The turmoil in the restaurant industry shows no signs of stopping.
Four years after COVID-19 forced temporary and permanent closures, owners and customers are still grappling with the disruption. In the past few months, Chicago’s Foxtrot and Dom’s suddenly closed, along with Red Lobster’s bankruptcy. Plus, smaller establishments like Windowsille Pies in New Orleans and the Flower Child health food chain in Washington, D.C., have also shuttered.
These days, veteran restaurateurs must navigate rough waters like kayakers navigating rapids. While many struggle, others thrive. Food & Wine asked three industry leaders what’s working for them.
Hotels as bases
In April, New Orleans-based chef Alon Shaya, known for his work on Saba and Miss River, opened Safta 1964 at the Wynn Hotel in Las Vegas. The restaurant serves many of the modern Middle Eastern dishes he specializes in back home, but with the added luxury of a city like Las Vegas.

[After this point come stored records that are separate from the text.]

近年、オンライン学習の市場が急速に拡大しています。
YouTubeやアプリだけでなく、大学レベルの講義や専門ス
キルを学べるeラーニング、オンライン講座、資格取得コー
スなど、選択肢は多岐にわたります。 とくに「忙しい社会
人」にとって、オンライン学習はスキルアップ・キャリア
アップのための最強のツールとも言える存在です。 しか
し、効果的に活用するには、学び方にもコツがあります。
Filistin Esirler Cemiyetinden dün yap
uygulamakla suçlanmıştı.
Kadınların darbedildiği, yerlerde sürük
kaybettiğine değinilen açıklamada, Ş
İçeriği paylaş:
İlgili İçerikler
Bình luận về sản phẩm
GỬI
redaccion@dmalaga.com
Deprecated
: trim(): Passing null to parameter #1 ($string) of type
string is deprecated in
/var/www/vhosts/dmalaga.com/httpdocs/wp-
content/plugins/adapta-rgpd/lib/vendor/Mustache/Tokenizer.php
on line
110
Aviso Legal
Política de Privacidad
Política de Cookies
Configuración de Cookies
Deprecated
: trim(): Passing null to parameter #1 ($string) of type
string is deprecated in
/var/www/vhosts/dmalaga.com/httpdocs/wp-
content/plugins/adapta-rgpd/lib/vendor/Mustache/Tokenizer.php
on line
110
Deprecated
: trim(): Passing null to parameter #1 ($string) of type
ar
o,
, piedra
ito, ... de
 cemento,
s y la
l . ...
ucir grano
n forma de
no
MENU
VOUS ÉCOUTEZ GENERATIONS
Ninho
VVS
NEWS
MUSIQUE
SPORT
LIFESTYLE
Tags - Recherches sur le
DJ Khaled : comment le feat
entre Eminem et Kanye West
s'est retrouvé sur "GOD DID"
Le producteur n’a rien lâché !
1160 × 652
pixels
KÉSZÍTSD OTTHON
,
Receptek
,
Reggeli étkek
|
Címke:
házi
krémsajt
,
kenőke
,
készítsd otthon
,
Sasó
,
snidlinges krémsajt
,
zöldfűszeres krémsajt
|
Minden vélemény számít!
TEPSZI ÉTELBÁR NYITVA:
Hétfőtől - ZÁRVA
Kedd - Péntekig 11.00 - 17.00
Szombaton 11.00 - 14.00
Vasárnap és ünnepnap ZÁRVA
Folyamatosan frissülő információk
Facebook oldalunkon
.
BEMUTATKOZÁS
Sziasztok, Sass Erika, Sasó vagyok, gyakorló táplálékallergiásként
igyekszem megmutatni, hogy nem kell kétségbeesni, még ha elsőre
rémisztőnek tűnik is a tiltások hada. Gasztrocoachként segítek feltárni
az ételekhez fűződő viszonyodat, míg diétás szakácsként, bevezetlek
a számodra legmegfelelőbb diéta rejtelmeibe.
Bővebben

Safta 1964 is a tribute to his glamorous grandmother (“safta” in Hebrew), who he says had an extraordinary zest for life. “We came up with a story about her hopping in her convertible T-Bird, heading west with recipes and throwing a party at the Wynn,” Shaya said.
Chef Alon Shaya opened Safta 1964 at the Wynn Hotel in Las Vegas in April, marking his third consecutive restaurant opening at the hotel.
Alexander Tamargo/Getty Images, Atlantis Paradise Island
The menu includes dishes like hummus and whole roasted cauliflower that are available at many of Pomegranate Hospitality’s restaurants, but the Las Vegas location will also feature Dover sole, whole truffles, caviar, and tableside carved Jell-O molds for dessert.
Safta 1964 is Shaya’s third hotel restaurant. Six months ago, he opened Silan at the Atlantis Hotel in Nassau, Bahamas, serving up local seafood combined with his own Mediterranean flavors. Before that, he opened Miss River at the luxury Four Seasons Hotel in New Orleans, featuring local Creole and Cajun cuisine. (He also runs two stand-alone establishments: Saba in New Orleans and its sister restaurant, Safta in Denver.)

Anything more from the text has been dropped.